На крыше дома стояло дырявое кресло. В нем Валечка наслаждалась чаем. Скрипка валялась в ворохе прожженных стеганых одеял. У изголовья Валечкиной кровати лежал «Улисс».
– Ты это читаешь?
– Да, – ответила Валечка.
Я была в шоке.
– И что? Тебе нравится?
– Очень.
Я не поверила.
В лесу мы присели на поваленную сосну. Специфика общения с Валей заключалась в том, что Вале можно было рассказать все – даже то, чего нельзя было рассказать самому себе. Такая степень свободы не могла быть достигнута ни с врачом, ни со священником, ни пред лицом смерти. Я рассказывала ей о том, как хочу мяса. О том, как трудно вставать по утрам.
– Мы – поколение сирот, – сказала она. – Наши родители не смогли нам дать ничего, кроме жизни и денег.
– А что дает тебе лес? – спросила я. – Что ты получаешь в общении с деревьями?
– Вот эта елка, она каждый раз в каком-то новом состоянии. И ты можешь взять и увидеть ее. Подойти и увидеть то состояние, в котором она сейчас есть. Это много. Но деревья – это просто деревья. Не надо думать, что природа тебя понимает. Есть горцы. А есть те, которые хотят быть не такими, как все, это – гордыня.
Читка уже началась. Я курила на улице. Послышался стук каблуков, женские голоса. Со стороны главных ворот из темноты выблескивали нимфические приметы. Раздавались смешки и маты. Постепенно я различила четыре женские фигуры. Они приближались.
– Простите, а где здесь актовый зал? Не знаете? Стихи читают…
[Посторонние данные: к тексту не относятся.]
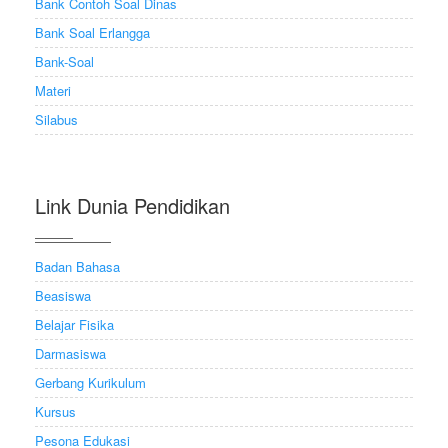
Bank Contoh Soal Dinas
Bank Soal Erlangga
Bank-Soal
Materi
Silabus
Link Dunia Pendidikan
Badan Bahasa
Beasiswa
Belajar Fisika
Darmasiswa
Gerbang Kurikulum
Kursus
Pesona Edukasi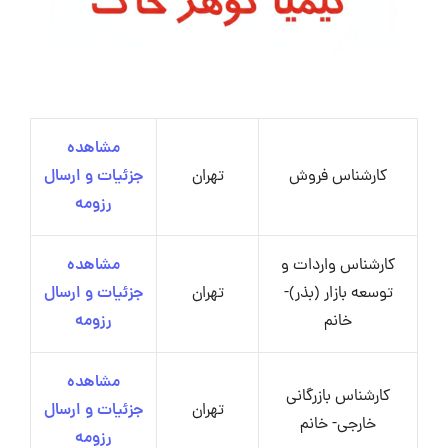
مشاهده
کارشناس فروش
تهران
جزئیات و ارسال
رزومه
کارشناس واردات و
مشاهده
توسعه بازار (بذر)-
تهران
جزئیات و ارسال
خانم
رزومه
مشاهده
کارشناس بازرگانی
تهران
جزئیات و ارسال
خارجی- خانم
رزومه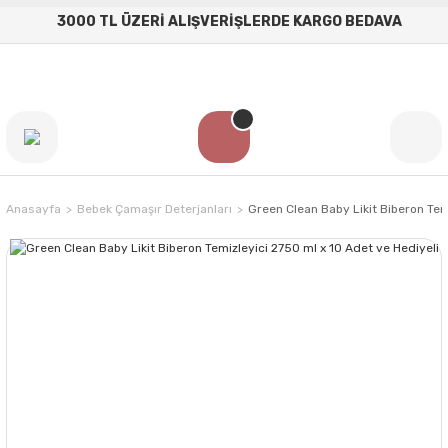
3000 TL ÜZERİ ALIŞVERİŞLERDE KARGO BEDAVA
Anasayfa
Bebek Çamaşır Deterjanları
Green Clean Baby Likit Biberon Tem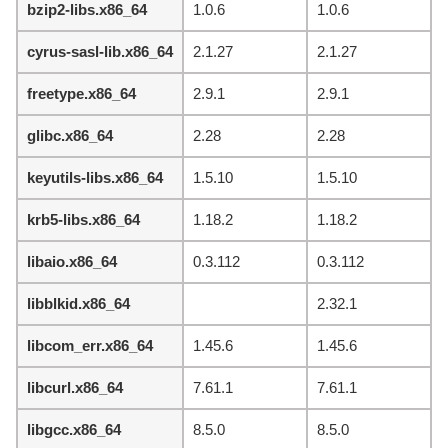
bzip2-libs.x86_64
1.0.6
1.0.6
cyrus-sasl-lib.x86_64
2.1.27
2.1.27
freetype.x86_64
2.9.1
2.9.1
glibc.x86_64
2.28
2.28
keyutils-libs.x86_64
1.5.10
1.5.10
krb5-libs.x86_64
1.18.2
1.18.2
libaio.x86_64
0.3.112
0.3.112
libblkid.x86_64
2.32.1
libcom_err.x86_64
1.45.6
1.45.6
libcurl.x86_64
7.61.1
7.61.1
libgcc.x86_64
8.5.0
8.5.0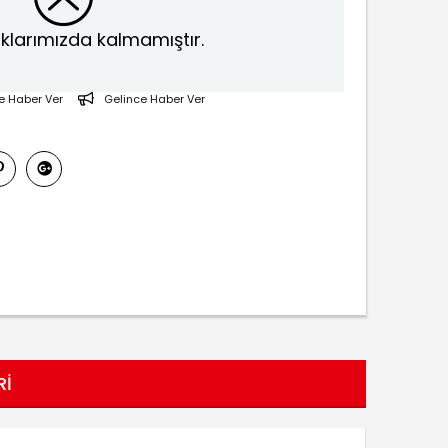
klarımızda kalmamıştır.
e Haber Ver
Gelince Haber Ver
RI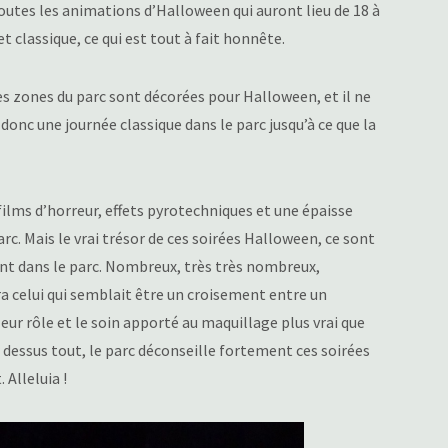
toutes les animations d’Halloween qui auront lieu de 18 à
et classique, ce qui est tout à fait honnête.
s zones du parc sont décorées pour Halloween, et il ne
donc une journée classique dans le parc jusqu’à ce que la
films d’horreur, effets pyrotechniques et une épaisse
rc. Mais le vrai trésor de ces soirées Halloween, ce sont
nt dans le parc. Nombreux, très très nombreux,
ra celui qui semblait être un croisement entre un
eur rôle et le soin apporté au maquillage plus vrai que
r dessus tout, le parc déconseille fortement ces soirées
 Alleluia !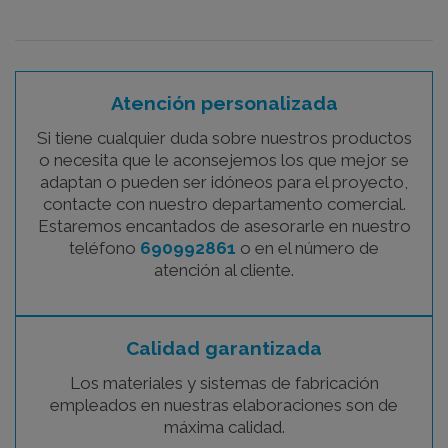
Atención personalizada
Si tiene cualquier duda sobre nuestros productos
o necesita que le aconsejemos los que mejor se
adaptan o pueden ser idóneos para el proyecto,
contacte con nuestro departamento comercial.
Estaremos encantados de asesorarle en nuestro
teléfono
690992861
o en el número de
atención al cliente.
Calidad garantizada
Los materiales y sistemas de fabricación
empleados en nuestras elaboraciones son de
máxima calidad.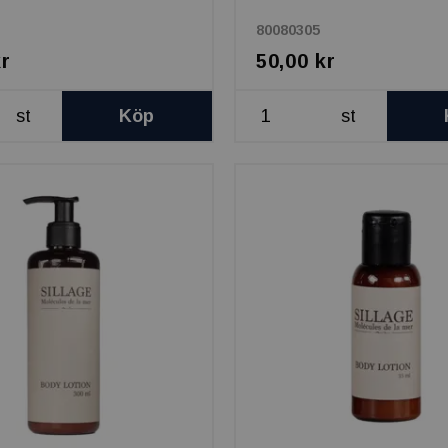
80080305
kr
50,00 kr
st
Köp
st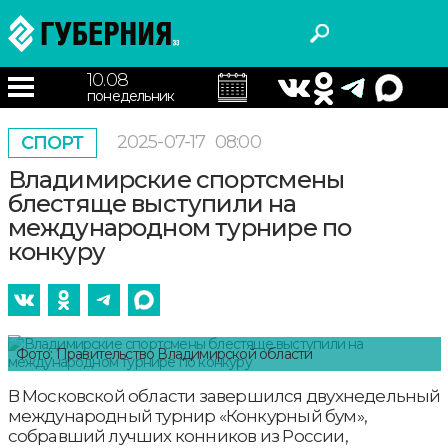
10.08
понедельник
2025-07-17
08:00
СПОРТ
Владимирские спортсмены
блестяще выступили на
международном турнире по
конкуру
Фото: Правительство Владимирской области
В Московской области завершился двухнедельный
международный турнир «Конкурный бум»,
собравший лучших конников из России,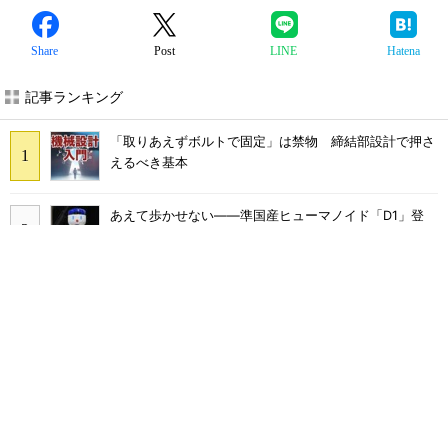
Share
Post
LINE
Hatena
記事ランキング
「取りあえずボルトで固定」は禁物 締結部設計で押さ
えるべき基本
あえて歩かせない――準国産ヒューマノイド「D1」登
場、現場稼働で日本の勝ち筋へ
フィジカルAIに注力するインテル、組み込み市場での約
40年の実績を生かせるか
シリコン量子コンピュータの量産開発へ、インテルの
18Aプロセスを活用
AI関連“だけじゃない”オムロンの制御機器事業、地道な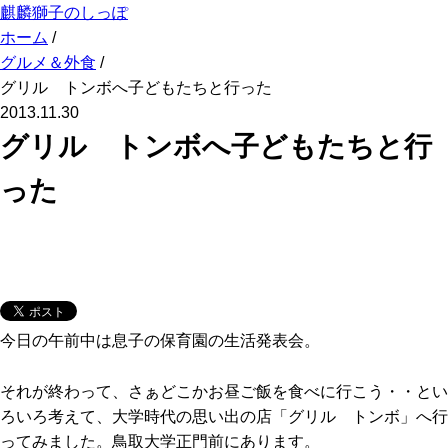
麒麟獅子のしっぽ
ホーム
/
グルメ＆外食
/
グリル トンボへ子どもたちと行った
2013.11.30
グリル トンボへ子どもたちと行
った
今日の午前中は息子の保育園の生活発表会。
それが終わって、さぁどこかお昼ご飯を食べに行こう・・とい
ろいろ考えて、大学時代の思い出の店「グリル トンボ」へ行
ってみました。鳥取大学正門前にあります。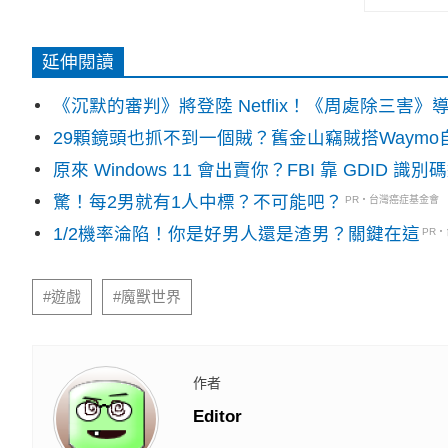
延伸閱讀
《沉默的審判》將登陸 Netflix！《周處除三害
29顆鏡頭也抓不到一個賊？舊金山竊賊搭Waym
原來 Windows 11 會出賣你？FBI 靠 GDID 
驚！每2男就有1人中標？不可能吧？
PR・台灣癌症基金會
1/2機率淪陷！你是好男人還是渣男？關鍵在這
PR
#遊戲
#魔獸世界
作者
Editor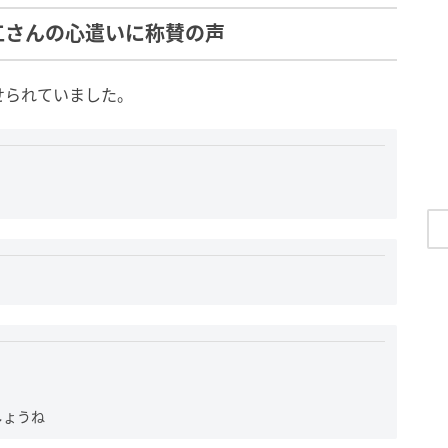
工さんの心遣いに称賛の声
せられていました。
。
しょうね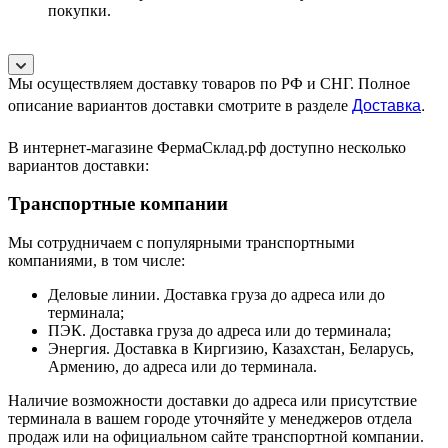
покупки.
Мы осуществляем доставку товаров по РФ и СНГ. Полное
Доставка
.
описание вариантов доставки смотрите в разделе
В интернет-магазине ФермаСклад.рф доступно несколько
вариантов доставки:
Транспортные компании
Мы сотрудничаем с популярными транспортными
компаниями, в том числе:
Деловые линии. Доставка груза до адреса или до
терминала;
ПЭК. Доставка груза до адреса или до терминала;
Энергия. Доставка в Киргизию, Казахстан, Беларусь,
Армению, до адреса или до терминала.
Наличие возможности доставки до адреса или присутствие
терминала в вашем городе уточняйте у менеджеров отдела
продаж или на официальном сайте транспортной компании.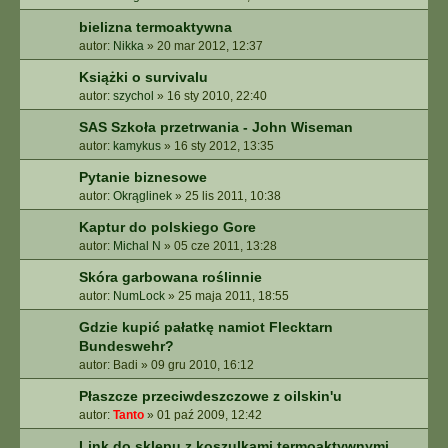
bielizna termoaktywna
autor:
Nikka
»
20 mar 2012, 12:37
Książki o survivalu
autor:
szychol
»
16 sty 2010, 22:40
SAS Szkoła przetrwania - John Wiseman
autor:
kamykus
»
16 sty 2012, 13:35
Pytanie biznesowe
autor:
Okrąglinek
»
25 lis 2011, 10:38
Kaptur do polskiego Gore
autor:
Michal N
»
05 cze 2011, 13:28
Skóra garbowana roślinnie
autor:
NumLock
»
25 maja 2011, 18:55
Gdzie kupić pałatkę namiot Flecktarn
Bundeswehr?
autor:
Badi
»
09 gru 2010, 16:12
Płaszcze przeciwdeszczowe z oilskin'u
autor:
Tanto
»
01 paź 2009, 12:42
Link do sklepu z koszulkami termoaktywnymi.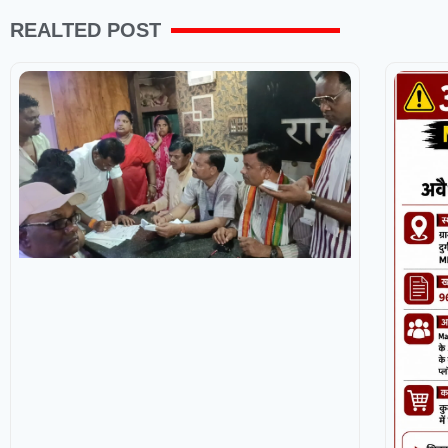
REALTED POST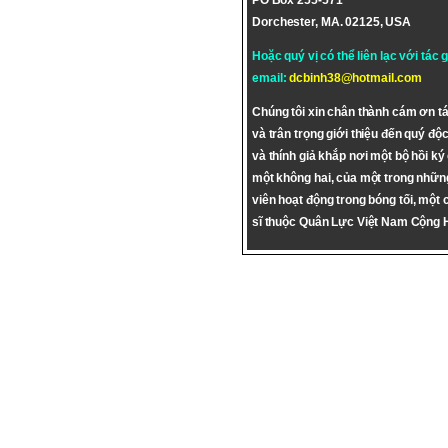
PO Box 255-571
Dorchester, MA. 02125, USA
Hoặc quý vị có thể liên lạc với tác 
email:
dcbinh38@hotmail.com
Chúng tôi xin chân thành cám ơn tá
và trân trọng giới thiệu đến quý độc
và thính giả khắp nơi một bộ hồi ký
một không hai, của một trong nhữn
viên hoạt động trong bóng tối, một 
sĩ thuộc Quân Lực Việt Nam Cộng 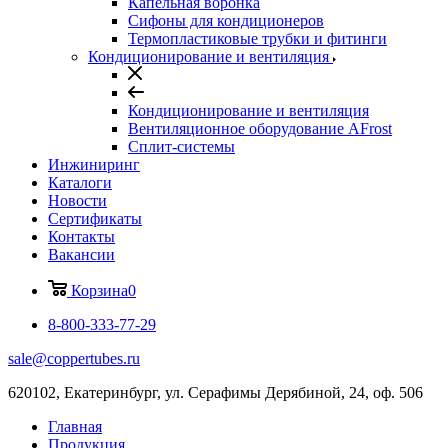
Капельная воронка
Сифоны для кондиционеров
Термопластиковые трубки и фитинги
Кондиционирование и вентиляция
Кондиционирование и вентиляция
Вентиляционное оборудование AFrost
Сплит-системы
Инжиниринг
Каталоги
Новости
Сертификаты
Контакты
Вакансии
Корзина
0
8-800-333-77-29
sale@coppertubes.ru
620102, Екатеринбург, ул. Серафимы Дерябиной, 24, оф. 506
Главная
Продукция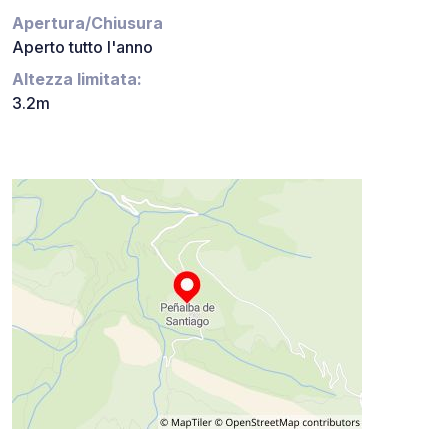
Apertura/Chiusura
Aperto tutto l'anno
Altezza limitata:
3.2m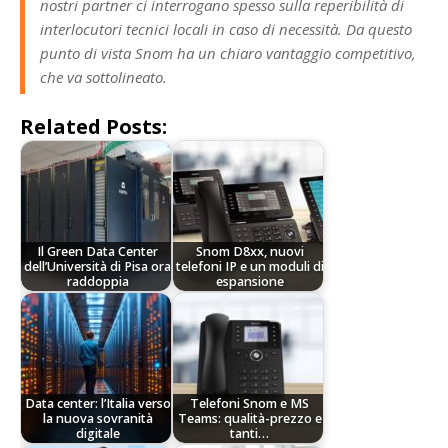
nostri partner ci interrogano spesso sulla reperibilità di
interlocutori tecnici locali in caso di necessità. Da questo
punto di vista Snom ha un chiaro vantaggio competitivo,
che va sottolineato.
Related Posts:
Il Green Data Center
Snom D8xx, nuovi
dell’Università di Pisa ora
telefoni IP e un moduli di
raddoppia
espansione
Data center: l’Italia verso
Telefoni Snom e MS
la nuova sovranità
Teams: qualità-prezzo e
digitale
tanti…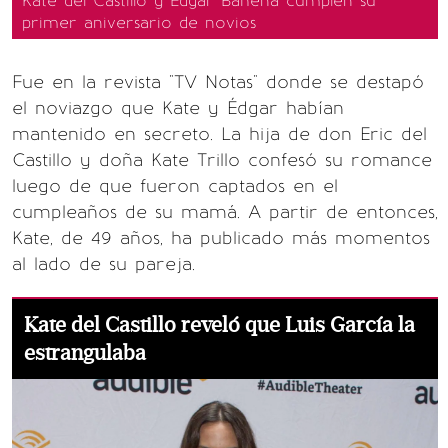
Kate del Castillo y Édgar Bahena cumplen su
primer aniversario de novios
Fue en la revista "TV Notas" donde se destapó
el noviazgo que Kate y Édgar habían
mantenido en secreto. La hija de don Eric del
Castillo y doña Kate Trillo confesó su romance
luego de que fueron captados en el
cumpleaños de su mamá. A partir de entonces,
Kate, de 49 años, ha publicado más momentos
al lado de su pareja.
Kate del Castillo reveló que Luis García la
estrangulaba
Девушки подошли. Меня обдало запахом пряных духов и фруктовых жвачек. Накрашенные, «на шпильках», «с укладкой», они стояли передо мной, неравномерно покачиваясь, переступая, как на ходулях, поблескивая пряжками, молниями и колыхающимися серьгами. Я бросила окурок в бочку и сказала, что проведу.
Зал был полон на треть. Кое-кто уже потягивал из горла. Пиво шло по рукам. На задних рядах, в куче сваленных пальто спал подражатель Маяковского. Войдя, странные гостьи осмотрелись и, отыскав кого-то глазами, уверенно зашагали к первым рядам. Дряблый пол содрогался, пробиваемый остриями длинных копыт. Публика оборачивалась, выказывая недоумение. Девушки сели к Демичеву, самому модному поэту клоаки. Видно было, что он ждал этих столь несвойственных нашим обводным широтам мармеладных нимф, пощелкивающих златом. Все они расцеловывались с Демичевым сладко, начвакивая и хихикая, вызывая еще большее раздражение местных. Понятно было, что одна из девушек – мулатка – возлюбленная Демичева. Остальные, видимо, приведенные ею подруги. Я села сзади.
– Познакомься, это моя институтская родня. Семья моя, – шептала мулатка Демичеву в ухо.
Я не могла отвести от нее глаз. Смотрела, выжидая каждого ее полуоборота. На веках у девушки сверкали зеленые блестки. Но в этом не было живописи, не было красок и слоев, не было филоновской орнаментальности, как у Женечки. А был призыв: крупицы зеленых огней лежали на смуглой коже голых век, как будто предлагая посмотреть, что откроется взору, если блестки смоет горячая пенная струя. Девушка благоухала, ерзала на стуле, липла к Демичеву, пытаясь неявно, если не всем телом, то хотя бы частями, втереться в его объятья. Она приоткрывала рот. А когда Демичев вышел читать, слушала его, выгнув шею, и время от времени усмехалась, обнажая зубы, запрокидывая голову, показывая, насколько юмор этих стихов много больше понятен ей, чем всем остальным.